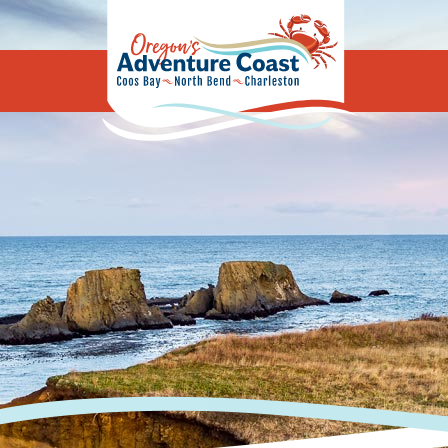
Oregon's Adv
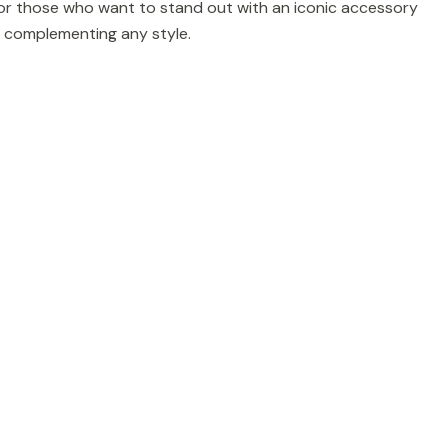
 for those who want to stand out with an iconic accessory
for complementing any style.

▸ **Exercise requirements**: Exactly as given, set down each line of the material, but include no pictures.

▸ **The answer**:
Oregon's Adv
 for those who want to stand out with an iconic accessory
for complementing any style.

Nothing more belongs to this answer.